There were 3 nurses in the room, one of whose only job seemed to be to keep me occupied by making small talk as a large bald man foraged around behind me in a habitat that had up to that point been untouched by man. We talked about the weather, the kids, the weekend. She noticed me grimace
‘Does it hurt?’ she asked
‘Yep’
‘Where abouts?’
‘Well, my arsehole’
The nurse had a large flatscreen behind her showing the colonoscopist’s voyage through my deepest, darkest colorectal tract and I was fascinated by how clean it all looked. It was pristine. You could eat your dinner off my anus, if that’s something you’re into and you ask my permission first. They had given me a laxative drink to take through the night prior to my appointment and, don’t get me wrong, I had a good old empty out. But speaking as someone who has always been a bit on the heavy side, and who had always secretly and hopefully suspected that was at least partly down to being quite constipated, it disappointed me to discover that even when completely empty I am still — medical term — a chubby bugger.
The doctor let me know that the exploration had finished, and he was going to pull the camera back out now. I buried my face in the crook of my arm and began to count, thrilled that it was almost over, but something was taking too long. The camera wasn’t as eager to leave my bumhole as one would imagine it would be.
The doctor calmly told me he was going to take some samples and 2 other nurses who hadn’t seemed to be doing a great deal suddenly sprang into action. Through their quiet conversation I overheard one word and knew exactly what my own next conversation would be about.
‘………..biopsy………’
As soon as the samples were collected and all foreign objects from about my person were removed, I was wheeled onto an adjoining ward, and given a cup of tea and a chocolate biscuit. The doctor came in to me just as I was pulling my trousers back up and sitting down. He seemed nervous, hesitant. A stark contrast to the cavalier attitude he had displayed moments earlier when lunging shoulder deep into my anus.
‘So we know now the reason for your urgency. The reason you have been feeling unwell. We had expected it to just be some inflammation, you know, some inflammation of the bowel’. He danced around the subject like a shitty fingered Michael Flatley. ‘We found a tumour in your rectum’
‘Is it cancer’ ‘
We can’t know until the results come back but it looks like it’
‘How big is it?’
‘It is what it is’
It is what it is. I’ve asked this question to 3 nurses and doctors now and been given the same answer 3 times. Why is it a secret how big my own tumour is? Why am I not entitled to know the size of big fleshy lump that’s blocking up my shitpipe? The doctor put his hopefully well-washed hand on my knee and looked down at the ground. ‘I’m sorry’.
That was over a month ago now. Since then I’ve had CAT scans, PET scans, prep scans and MRI’s. I’ve had 7 holes poked into my arms and 1 more finger poked into a hole that I wish people would leave well enough alone.
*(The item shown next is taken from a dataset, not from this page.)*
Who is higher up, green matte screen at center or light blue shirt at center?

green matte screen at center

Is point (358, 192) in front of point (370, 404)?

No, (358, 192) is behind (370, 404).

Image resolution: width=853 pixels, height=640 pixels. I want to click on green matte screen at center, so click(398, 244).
They describe it as ‘large and aggressive’. The tumour that is, not the hole. Localised, large and aggressive. Big and mean. Like someone freeze-framed the boulder scene on Raiders of the Lost Arc, I have a sizable, meaty cobblestone blocking me up, physically stopping any waste from passing. This pile up of poo causes a build-up of gas which keeps me sat on the toilet all day as the excess blood and mucus means that I can no longer trust a fart. One can only hope that Harrison Ford escaped in time.
Rectal cancer is a pain in the arse. It’s annoying, inconvenient and tiring. It’s sprints to the toilet through every waking hour. It’s sneaking shitty underpants into the wash without anyone knowing. It’s uncomfortable nights and uncomfortable conversations. It’s sad eyes and irritating displays of concern.
I can feel my tumour every minute of the day. I can’t actually remember what it was like to not have this feeling when I walk and when I sit down. But he’ll be shrinking soon. 5 and a half weeks of chemo and radiotherapy and hopefully the surgeon will be able to get his scalpel out and do what he does best. In the meantime, I think I’ll keep writing about it. There are an ocean of anus jokes out there in the world, and it feels like I’ve only dipped my toe in.